#### Input data ####

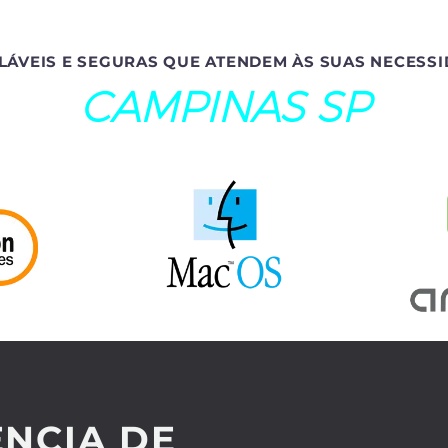
LÁVEIS E SEGURAS QUE ATENDEM ÀS SUAS NECESSI
CAMPINAS SP
NCIA DE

####

» **Work instructions**: The data must come back word for word, with every picture removed.

» **Expected answer**:
LÁVEIS E SEGURAS QUE ATENDEM ÀS SUAS NECESSI
CAMPINAS SP
NCIA DE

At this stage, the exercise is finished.